For the past 31 years, the team's Silver Shield Foundation has paid for the education of the children of New York City police officers and firefighters killed in the line of duty. The organization will carry on this tradition for the children on Rafael Ramos, one of two police officers killed in Saturday's shooting in the Bedford-Stuyvesant neighborhood of Brooklyn.
The New York Daily News reported that Ramos left behind two children, 13-year-old Jaden and another son who is currently in college.
William G. Walters, Silver Shield's chairman, confirmed to Mic on Monday that the foundation would provide for Ramos' children. "We're here to give support in the image that George Steinbrenner [the Yankees' late owner and Silver Shield's founder] envisioned it," he said. "We've been doing this for 31 years, so of course we'll pay for it."
Walters added that the foundation would also help with emotional support and counselling.
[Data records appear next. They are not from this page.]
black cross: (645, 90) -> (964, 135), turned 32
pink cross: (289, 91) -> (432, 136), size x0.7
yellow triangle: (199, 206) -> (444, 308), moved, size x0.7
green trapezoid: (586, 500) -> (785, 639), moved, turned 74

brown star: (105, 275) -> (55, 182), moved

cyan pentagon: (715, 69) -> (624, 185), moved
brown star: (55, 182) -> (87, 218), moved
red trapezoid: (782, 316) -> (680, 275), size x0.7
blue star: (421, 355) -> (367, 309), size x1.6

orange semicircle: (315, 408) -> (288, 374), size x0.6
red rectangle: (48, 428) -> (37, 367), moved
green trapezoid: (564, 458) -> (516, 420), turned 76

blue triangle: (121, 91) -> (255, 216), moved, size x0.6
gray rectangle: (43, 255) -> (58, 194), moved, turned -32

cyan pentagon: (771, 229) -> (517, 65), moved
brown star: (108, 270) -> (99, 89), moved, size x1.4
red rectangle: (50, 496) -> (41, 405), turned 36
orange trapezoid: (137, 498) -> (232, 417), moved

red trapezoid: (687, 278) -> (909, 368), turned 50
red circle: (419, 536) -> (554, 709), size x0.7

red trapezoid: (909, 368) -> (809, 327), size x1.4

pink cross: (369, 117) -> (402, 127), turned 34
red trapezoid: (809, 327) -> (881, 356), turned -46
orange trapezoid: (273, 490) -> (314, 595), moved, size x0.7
Steinbrenner started the charity after attending the funeral of a police officer killed while on duty. "George could not forget the image of the children," said the foundation's co-founder James E. Fuchs. "He was concerned about their education and who would help with the cost."
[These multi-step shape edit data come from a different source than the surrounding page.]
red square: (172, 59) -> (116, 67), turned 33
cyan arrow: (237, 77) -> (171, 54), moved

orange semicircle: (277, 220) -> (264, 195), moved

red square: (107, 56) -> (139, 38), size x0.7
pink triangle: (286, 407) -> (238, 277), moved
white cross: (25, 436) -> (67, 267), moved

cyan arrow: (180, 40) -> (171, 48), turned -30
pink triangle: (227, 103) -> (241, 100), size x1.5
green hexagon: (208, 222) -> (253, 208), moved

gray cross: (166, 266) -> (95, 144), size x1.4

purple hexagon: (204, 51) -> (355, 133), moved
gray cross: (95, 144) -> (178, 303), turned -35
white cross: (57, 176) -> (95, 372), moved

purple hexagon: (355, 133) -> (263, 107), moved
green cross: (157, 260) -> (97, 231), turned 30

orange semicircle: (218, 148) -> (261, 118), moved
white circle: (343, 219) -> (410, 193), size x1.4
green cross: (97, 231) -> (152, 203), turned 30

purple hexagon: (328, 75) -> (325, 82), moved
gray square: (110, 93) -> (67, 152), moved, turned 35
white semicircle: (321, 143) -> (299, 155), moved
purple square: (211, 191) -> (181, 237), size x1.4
Ramos and his partner Wenjian Liu, who was recently married, were fatally shot on Saturday while they sat in a police cruiser. The gunman, Ismaaiyl Brinsley, later killed himself on a subway platform after NYPD officers surrounded him.
The deaths of the two officers heightened tension between the community and the police force, a relationship that was already strained following a grand jury's decision not to charge an officer for the death of Eric Garner, an unarmed black man.
"Two brothers I lost by gun violence, but even this shocked me," Antonio Barksdale, a longtime resident of Bedford-Stuyvesant, told the Washington Post. "I mean, two officers? In broad daylight?"
For now, however, the Silver Shield Foundation is set on helping those left behind. "We do everything we can to help the family," Walters told Mic.